Think of how we behave in a coffee stamp card program. When we’ve collected 1 out of 10 stamps, we’re passive. But when we’ve got 8 out of 10? Suddenly we’re finding reasons to go back — there’s a coffee with our name on it!

The same thing happens with loyalty points. When a bonus offer gets us closer to a reward — especially one we’ve already been working toward — it doesn’t just feel good. It makes us act. Increasing momentum and purchase behaviour with every basket.

And that’s what we saw in the data - points weren’t just compensation; they were momentum.

Which leads to a classic pricing question. What works better — points or discounts?

This was a question we wanted to answer at yuu Rewards.

So, we put it to the test!

One of the biggest advantages of running a loyalty program is the ability to test what really works. Unlike traditional promotions where results are often ambiguous, a loyalty ecosystem gives you the data and control to run experiments, measure customer behaviour, and refine strategies.

So, just six months after launching yuu Rewards, we ran a series of structured experiments with retailers in the programme to see how different types of promotional mechanics influenced behaviour.

The findings were both revealing, and at times, completely counterintuitive.

We tested two key use cases — acquiring new shoppers from across the wider coalition and increasing spend from existing customers. In both, we found that points, when used strategically, often outperformed discounts in driving both short-term and long-term revenue.

At first glance, discounts had the edge. They generated slightly higher response rates. But when we normalised for incremental revenue per targeted customer, a different story emerged.

Points consistently delivered higher incremental spend per engaged customer than discounts. While discounts encouraged more customers to act, they capped spending at lower levels. Customers redeemed the offer, but their baskets stayed modest.

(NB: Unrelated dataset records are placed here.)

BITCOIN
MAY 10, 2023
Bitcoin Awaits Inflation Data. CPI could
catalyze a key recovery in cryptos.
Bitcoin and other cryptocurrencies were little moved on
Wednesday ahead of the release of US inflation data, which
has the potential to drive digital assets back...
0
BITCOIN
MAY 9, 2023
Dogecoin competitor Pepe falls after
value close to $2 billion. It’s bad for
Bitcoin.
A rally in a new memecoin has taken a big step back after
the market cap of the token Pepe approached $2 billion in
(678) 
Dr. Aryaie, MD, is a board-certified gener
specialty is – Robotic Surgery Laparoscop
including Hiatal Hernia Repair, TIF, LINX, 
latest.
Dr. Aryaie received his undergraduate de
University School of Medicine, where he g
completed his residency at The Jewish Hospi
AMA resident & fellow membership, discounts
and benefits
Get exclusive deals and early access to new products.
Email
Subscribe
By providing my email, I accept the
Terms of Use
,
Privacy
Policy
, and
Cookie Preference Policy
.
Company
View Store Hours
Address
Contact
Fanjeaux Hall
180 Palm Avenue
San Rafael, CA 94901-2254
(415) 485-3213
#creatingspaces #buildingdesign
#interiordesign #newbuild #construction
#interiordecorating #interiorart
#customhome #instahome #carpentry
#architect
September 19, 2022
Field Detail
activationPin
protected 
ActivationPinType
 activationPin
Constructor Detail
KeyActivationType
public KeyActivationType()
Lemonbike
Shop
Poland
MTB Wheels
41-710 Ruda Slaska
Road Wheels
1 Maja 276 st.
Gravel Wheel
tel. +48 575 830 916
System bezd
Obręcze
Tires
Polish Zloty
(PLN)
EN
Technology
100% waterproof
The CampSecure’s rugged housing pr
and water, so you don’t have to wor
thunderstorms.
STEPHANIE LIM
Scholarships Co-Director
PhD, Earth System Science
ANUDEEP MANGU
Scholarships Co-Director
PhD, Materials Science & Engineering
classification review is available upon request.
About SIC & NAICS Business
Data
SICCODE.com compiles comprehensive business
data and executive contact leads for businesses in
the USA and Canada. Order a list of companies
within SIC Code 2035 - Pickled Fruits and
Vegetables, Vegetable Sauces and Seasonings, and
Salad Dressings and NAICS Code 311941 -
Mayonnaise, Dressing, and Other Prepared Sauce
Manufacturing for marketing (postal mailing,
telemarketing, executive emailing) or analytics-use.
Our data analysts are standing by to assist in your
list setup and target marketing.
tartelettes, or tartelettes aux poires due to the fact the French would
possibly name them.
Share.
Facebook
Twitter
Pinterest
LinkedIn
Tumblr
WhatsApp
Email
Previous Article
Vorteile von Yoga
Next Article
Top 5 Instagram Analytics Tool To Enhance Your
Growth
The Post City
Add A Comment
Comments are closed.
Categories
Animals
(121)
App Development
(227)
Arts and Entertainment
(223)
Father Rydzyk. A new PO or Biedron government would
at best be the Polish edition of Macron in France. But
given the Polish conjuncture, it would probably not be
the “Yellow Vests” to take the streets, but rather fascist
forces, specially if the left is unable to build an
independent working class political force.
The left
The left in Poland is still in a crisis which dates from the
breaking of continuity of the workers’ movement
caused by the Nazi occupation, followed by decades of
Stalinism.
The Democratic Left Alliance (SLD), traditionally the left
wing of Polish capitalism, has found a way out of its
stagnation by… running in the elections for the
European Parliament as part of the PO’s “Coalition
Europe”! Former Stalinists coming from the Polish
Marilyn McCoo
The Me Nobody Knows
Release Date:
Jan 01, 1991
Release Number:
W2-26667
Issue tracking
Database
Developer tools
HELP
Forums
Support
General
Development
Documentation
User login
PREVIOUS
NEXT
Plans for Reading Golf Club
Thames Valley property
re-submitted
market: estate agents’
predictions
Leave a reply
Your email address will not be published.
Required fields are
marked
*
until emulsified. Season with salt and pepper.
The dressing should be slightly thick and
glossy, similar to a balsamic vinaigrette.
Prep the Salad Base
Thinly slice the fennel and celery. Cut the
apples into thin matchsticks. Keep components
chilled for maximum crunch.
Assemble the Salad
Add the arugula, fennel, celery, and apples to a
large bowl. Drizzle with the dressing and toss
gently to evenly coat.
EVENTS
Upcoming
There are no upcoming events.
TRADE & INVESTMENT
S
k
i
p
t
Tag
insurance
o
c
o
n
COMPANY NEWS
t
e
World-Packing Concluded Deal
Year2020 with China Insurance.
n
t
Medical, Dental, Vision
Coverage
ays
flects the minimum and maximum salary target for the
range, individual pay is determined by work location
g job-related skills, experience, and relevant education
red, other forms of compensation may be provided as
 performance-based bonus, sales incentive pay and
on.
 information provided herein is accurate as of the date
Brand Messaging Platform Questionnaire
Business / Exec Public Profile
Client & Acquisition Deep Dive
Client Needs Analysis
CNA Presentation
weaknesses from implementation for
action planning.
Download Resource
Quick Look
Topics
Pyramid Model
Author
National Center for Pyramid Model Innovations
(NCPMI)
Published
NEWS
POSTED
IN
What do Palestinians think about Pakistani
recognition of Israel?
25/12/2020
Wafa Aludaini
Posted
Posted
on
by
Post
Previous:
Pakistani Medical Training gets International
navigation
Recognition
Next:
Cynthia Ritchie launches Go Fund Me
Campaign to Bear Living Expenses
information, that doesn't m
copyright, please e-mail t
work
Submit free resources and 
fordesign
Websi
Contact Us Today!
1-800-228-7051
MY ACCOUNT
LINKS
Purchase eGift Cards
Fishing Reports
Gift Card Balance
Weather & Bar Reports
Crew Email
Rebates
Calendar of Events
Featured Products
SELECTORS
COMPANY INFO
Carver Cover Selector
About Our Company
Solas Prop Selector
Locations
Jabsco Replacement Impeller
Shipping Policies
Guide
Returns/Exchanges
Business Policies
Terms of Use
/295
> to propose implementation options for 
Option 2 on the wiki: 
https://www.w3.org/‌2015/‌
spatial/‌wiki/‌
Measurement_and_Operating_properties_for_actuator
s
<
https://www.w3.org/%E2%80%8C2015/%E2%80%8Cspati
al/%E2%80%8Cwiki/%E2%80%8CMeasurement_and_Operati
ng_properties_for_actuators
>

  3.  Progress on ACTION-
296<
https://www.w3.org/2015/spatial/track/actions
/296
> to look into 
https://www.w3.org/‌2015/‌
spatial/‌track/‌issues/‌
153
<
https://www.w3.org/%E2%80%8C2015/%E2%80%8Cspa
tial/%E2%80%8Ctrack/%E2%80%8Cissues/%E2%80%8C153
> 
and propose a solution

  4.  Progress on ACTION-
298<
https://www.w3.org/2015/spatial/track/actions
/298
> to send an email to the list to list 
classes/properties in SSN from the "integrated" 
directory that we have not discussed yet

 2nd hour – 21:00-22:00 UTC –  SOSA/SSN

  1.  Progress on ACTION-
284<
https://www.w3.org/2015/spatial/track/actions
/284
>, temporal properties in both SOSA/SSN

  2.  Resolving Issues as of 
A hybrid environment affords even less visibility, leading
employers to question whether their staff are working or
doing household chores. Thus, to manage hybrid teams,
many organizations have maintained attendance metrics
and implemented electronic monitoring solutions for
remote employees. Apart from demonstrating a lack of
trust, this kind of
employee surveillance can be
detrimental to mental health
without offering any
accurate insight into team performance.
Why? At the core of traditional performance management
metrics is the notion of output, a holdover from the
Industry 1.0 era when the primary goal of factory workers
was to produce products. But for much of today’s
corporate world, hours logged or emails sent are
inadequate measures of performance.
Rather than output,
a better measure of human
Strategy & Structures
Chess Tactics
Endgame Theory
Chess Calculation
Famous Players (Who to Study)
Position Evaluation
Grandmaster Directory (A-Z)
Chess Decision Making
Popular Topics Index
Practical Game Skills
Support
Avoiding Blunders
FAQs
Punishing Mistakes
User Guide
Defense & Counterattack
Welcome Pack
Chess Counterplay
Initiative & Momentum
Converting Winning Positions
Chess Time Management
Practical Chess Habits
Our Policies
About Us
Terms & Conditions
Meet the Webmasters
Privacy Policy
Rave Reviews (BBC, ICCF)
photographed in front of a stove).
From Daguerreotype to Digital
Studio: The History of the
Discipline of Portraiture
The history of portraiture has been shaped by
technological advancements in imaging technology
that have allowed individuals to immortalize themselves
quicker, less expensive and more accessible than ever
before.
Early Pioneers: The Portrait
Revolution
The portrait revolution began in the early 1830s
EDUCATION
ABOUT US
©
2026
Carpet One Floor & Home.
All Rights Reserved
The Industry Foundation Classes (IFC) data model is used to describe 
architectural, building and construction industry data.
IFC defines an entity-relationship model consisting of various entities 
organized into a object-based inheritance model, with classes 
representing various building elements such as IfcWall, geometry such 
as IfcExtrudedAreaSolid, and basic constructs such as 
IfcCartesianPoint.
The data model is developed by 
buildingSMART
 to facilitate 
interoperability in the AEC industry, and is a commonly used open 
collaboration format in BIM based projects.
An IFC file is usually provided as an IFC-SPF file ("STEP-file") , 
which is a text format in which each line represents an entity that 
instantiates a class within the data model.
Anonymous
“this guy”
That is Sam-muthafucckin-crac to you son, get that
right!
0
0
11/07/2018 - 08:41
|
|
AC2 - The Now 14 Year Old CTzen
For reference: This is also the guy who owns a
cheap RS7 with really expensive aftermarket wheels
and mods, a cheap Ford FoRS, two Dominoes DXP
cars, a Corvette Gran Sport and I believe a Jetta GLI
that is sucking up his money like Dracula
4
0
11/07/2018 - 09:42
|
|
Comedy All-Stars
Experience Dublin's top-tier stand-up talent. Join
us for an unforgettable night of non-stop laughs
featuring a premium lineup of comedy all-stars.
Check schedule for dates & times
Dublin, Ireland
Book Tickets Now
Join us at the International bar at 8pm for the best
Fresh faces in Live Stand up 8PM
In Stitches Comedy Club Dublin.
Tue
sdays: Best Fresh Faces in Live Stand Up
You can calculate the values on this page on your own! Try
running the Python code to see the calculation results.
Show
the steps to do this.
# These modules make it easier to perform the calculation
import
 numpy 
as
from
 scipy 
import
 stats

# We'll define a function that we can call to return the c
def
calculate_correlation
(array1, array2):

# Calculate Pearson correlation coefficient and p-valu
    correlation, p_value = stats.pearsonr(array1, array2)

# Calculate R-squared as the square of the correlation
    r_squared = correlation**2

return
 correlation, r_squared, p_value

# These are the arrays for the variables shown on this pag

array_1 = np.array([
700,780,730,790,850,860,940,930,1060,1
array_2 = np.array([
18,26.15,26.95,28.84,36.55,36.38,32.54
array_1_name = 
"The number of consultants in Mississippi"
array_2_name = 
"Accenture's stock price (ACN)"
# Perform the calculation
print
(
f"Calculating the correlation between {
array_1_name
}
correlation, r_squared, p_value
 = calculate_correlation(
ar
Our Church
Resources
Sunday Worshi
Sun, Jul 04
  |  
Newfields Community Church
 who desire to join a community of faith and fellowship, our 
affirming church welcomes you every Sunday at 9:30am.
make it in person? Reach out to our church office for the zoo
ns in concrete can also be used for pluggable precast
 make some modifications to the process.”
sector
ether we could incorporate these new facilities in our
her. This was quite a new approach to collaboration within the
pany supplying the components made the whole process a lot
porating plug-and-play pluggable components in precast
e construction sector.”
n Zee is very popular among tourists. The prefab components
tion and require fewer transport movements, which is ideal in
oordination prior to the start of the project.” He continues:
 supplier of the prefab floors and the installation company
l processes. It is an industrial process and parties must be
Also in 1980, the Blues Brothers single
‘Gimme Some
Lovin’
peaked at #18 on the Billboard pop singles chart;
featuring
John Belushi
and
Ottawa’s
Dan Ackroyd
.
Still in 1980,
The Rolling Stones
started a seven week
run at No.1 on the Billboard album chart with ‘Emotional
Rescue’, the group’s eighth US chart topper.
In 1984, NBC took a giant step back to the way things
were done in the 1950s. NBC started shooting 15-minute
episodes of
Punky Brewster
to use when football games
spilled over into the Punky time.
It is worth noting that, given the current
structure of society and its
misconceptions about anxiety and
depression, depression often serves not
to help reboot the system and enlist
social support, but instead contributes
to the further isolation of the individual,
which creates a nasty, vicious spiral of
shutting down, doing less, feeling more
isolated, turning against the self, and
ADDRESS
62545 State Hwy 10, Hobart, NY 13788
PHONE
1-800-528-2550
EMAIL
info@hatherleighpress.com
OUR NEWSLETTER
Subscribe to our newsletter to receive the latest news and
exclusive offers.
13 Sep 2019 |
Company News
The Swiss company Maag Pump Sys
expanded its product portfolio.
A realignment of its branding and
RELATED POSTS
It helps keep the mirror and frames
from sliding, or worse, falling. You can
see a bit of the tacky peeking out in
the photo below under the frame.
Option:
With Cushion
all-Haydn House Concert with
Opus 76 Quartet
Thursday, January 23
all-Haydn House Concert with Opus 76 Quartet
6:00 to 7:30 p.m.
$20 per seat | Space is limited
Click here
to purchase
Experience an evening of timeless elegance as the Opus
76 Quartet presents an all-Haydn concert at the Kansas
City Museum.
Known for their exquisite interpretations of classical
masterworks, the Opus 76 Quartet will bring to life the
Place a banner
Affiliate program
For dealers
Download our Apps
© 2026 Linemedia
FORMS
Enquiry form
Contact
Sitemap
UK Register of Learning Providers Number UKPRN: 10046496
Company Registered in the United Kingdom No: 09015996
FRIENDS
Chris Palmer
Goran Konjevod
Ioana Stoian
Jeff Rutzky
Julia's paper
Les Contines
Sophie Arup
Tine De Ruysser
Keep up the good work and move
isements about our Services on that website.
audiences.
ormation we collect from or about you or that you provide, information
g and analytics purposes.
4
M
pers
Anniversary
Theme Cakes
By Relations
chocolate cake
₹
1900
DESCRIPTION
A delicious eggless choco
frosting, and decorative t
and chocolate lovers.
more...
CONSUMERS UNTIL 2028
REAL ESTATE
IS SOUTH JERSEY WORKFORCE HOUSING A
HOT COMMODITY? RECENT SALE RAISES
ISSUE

Points, on the other hand, created a different dynamic. Customers who engaged spent more per visit, resulting in greater overall sales impact.

This pattern held across both acquisition and spend-stretch campaigns. But the spend-stretch test revealed something even more surprising.

When we more than doubled the spend threshold — increasing it from a 30% stretch to 80% — we expected participation to drop. It didn’t. In fact, customers didn’t just meet the higher threshold; they exceeded it. Instead of spending just enough to qualify for the reward, many shopped well beyond the target. This was especially true for points-based promotions.

Instead of capping their spending at the promotional threshold (say $180), many continued to shop beyond the target, driving higher overall sales.

This showed that customers don’t always think in rigid thresholds and instead, a higher goal can act as a psychological anchor, pulling spending up even further and helping to gain further share of wallet.

This though wasn’t the case for discounts, and instead we saw the opposite behaviour.

With discounts, customers spent just enough to hit the threshold (e.g., $180) and then stopped. And the higher the discount offered (say 15% vs. 10%), the closer their spend was to the threshold. In fact, the basket size for the larger discount was about two-thirds of what we saw with the lower-value discount, for the same threshold.

It’s almost as if the more discount we offered, the more “transactional” the purchase behaviour came.

This transactional pattern showed up in participation rates too. The higher discount drove more conversions — twice the participation of the lower one — but those participants didn’t lift their spend as much. The more we focused on highlighting the value, the more the customer focused on maximising return.

Put simply — bigger discounts got more people in, but those people didn’t spend as much.

This wasn’t just a one-off. We did this over multiple waves, with multiple spend thresholds and multiple discounts — and the results were consistent across all of them.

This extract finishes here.